Public Health in Resource Poor Settings

Figure 1 shows how the total burden of disease is broken down by broad cause in these 21 regions, comparing again 1990 and 2010. In 2010, high-income countries (high-income Asia-Pacific, Western Europe, Australasia, high-income North America, and central Europe) had only 7% of DALYs due to communicable, maternal, neonatal, and nutritional disorders. Cancer and cardiovascular disease accounted for 36% of DALYs. In contrast, in east, west, and central sub-Saharan Africa, the former disease groups accounted for 67–71% of DALYS. Nonetheless, comparing 1990 and 2010, the great reduction in common infectious diseases in poorer regions is evident (the reduction in the light yellow bars), although the rise in HIV is very visible (in dark yellow) in southern and eastern sub-Saharan Africa. Even in the poorer regions there is a significant burden due to noncommunicable diseases and injuries; hence, the common label of the ‘double burden’ in low- and middle-income countries – the unfinished agenda of communicable diseases and the new burden of noncommunicable diseases and injuries. Analysis by age groups and region can be explored at the GBD website of the Institute for Health Metrics and Evaluation (https://www.healthdata.org/). For example, the analysis by region of DALYS in children under 5 shows vividly that disease in children is virtually absent in high-income regions and is concentrated in low-income regions.

Public Health in Resource Poor Settings

From a public health point of view, it is important to understand the risk factors that underlie the burden of disease. Figure 2 shows the relative importance for the 21 regions of the risk factors defined in the GBD study. For central, eastern, and western sub-Saharan Africa, for example, the three leading risk factors are underweight, household air pollution from solid fuels, and suboptimal breastfeeding. In South Asia, household air pollution ranks top, although the changing pattern of disease is shown by tobacco smoking and high blood pressure ranking 2 and 3. In high-income regions, top ranking factors are high blood pressure, smoking, alcohol use, and high body mass index. This demonstrates visibly how the pattern of risk factors changes as countries grow richer.

Public Health in Resource Poor Settings

Economic Structure

Economic structures not only help explain the patterns of burden of disease but also have a strong influence on the capacity of countries to respond to public health needs.

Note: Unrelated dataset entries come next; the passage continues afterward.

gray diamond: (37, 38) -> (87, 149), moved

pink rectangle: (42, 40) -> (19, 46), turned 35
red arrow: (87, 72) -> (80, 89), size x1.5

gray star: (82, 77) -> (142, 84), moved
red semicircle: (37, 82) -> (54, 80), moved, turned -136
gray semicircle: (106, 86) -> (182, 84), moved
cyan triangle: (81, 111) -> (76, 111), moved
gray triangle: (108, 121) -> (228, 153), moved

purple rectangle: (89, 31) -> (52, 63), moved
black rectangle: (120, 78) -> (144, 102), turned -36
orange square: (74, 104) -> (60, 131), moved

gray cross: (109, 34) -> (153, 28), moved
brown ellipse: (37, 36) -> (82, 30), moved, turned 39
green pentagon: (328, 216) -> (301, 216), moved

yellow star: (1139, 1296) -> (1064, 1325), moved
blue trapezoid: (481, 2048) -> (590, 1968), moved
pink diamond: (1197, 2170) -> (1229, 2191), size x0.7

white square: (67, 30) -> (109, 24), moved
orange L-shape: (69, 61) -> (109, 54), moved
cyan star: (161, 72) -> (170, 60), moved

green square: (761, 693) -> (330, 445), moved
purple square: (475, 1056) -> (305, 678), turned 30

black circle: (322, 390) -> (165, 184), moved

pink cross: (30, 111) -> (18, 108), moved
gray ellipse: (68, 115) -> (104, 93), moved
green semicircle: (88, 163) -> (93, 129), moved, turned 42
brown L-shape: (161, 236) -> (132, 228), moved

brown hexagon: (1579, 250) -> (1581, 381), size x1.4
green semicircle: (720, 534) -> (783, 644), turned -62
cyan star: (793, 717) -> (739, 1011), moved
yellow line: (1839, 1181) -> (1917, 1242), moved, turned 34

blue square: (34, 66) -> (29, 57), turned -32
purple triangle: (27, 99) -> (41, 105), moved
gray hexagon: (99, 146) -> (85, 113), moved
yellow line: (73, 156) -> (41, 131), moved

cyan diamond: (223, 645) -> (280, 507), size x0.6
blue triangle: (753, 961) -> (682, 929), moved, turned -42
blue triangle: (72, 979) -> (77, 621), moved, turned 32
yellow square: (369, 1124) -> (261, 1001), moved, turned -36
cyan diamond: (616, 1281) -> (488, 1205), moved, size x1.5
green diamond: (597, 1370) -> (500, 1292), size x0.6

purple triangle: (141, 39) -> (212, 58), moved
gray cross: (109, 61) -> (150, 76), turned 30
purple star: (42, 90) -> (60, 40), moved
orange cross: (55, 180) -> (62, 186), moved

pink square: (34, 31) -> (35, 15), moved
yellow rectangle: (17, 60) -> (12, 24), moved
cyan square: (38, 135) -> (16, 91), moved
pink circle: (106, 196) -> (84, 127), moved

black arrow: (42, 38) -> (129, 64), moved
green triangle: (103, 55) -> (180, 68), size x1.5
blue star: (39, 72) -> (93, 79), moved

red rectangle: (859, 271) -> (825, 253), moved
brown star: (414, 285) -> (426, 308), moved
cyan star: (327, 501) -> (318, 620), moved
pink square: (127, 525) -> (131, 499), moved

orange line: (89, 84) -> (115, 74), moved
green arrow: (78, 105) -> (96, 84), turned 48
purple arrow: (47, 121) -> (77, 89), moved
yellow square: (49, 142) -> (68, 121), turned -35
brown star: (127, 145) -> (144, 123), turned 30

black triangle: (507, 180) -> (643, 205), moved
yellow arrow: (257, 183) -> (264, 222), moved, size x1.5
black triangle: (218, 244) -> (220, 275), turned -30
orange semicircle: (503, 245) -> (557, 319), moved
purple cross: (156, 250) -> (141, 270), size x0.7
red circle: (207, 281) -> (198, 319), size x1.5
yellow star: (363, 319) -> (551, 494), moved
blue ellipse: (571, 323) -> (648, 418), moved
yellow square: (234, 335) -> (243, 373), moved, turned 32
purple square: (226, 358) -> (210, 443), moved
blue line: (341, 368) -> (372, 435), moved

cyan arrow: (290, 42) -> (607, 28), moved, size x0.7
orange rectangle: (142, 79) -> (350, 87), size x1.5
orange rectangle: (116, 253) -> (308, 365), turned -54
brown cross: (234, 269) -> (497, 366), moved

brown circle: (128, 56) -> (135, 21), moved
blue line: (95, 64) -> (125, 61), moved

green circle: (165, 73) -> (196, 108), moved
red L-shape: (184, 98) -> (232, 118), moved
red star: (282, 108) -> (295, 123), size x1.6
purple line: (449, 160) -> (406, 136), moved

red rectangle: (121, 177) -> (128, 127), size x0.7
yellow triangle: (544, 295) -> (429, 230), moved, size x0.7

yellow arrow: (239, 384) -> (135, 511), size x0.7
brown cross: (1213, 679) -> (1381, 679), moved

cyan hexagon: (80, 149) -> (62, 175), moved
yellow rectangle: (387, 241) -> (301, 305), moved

Key risk factors have their origins in the economic structure of low-income countries. The overall low level of income, and high proportions of the population living in absolute poverty, help explain under nutrition and the unsafe living environments. ‘Structural’ factors, such as low levels of education and lack of access to employment and informal employment, also help explain the prevalence of unsafe sex which encourages the spread of sexually transmitted diseases (note that lack of data led to unsafe sex being omitted from the GBD risk factor list in Figure 2). In middle-income countries, growing affluence and changing behaviors associated with higher incomes, global spread of information and the influence of the multinational industry on diet and smoking help explain the very different pattern of risk factors.

The poverty of a country severely affects its ability to finance an adequate response to public health needs. Figure 3 (taken from the WHO National Health Accounts website) maps levels of per capita government expenditure on health across the world in 2010, and Table 2 shows shares of total, government and private health expenditure by country income group in 2009.

Public Health in Resource Poor Settings

Public Health in Resource Poor Settings

Many low-income governments in Africa and Asia spend less than $34 per capita on all health care. Mean total health expenditure in 2009 in low-income countries was approximately 5% of GDP and less than half of this was channeled through government. In 2001, the WHO Commission on Macroeconomics and Health estimated that a set of 49 priority health interventions, largely for personal preventive and primary care, would cost 6% of the GNP of low-income countries. Hence, current levels of government expenditure are inadequate to fund these priority interventions and in addition are funding many other interventions, which might be seen as lower priority, notably high level hospital care, which is costly but benefits relatively few people. Although private out-of-pocket spending is often at least as high as government spending, the bulk of this is spent on over-the-counter drug purchases rather than the high-priority preventive activities needed to improve the health of the public.

Poverty has another consequence, that of low salaries for heath workers in the public sector. Professionals have always been internationally mobile, and improved communications have made it easier for professionals to move to high-income countries where salaries are higher. Moreover, in a context where government physicians often supplement their low government salaries by private clinical work, public health practice may be less attractive because it offers less scope to increase reputation through clinical practice in the public sector, and postings to the more rural and remote areas limit the opportunity for profitable private practice.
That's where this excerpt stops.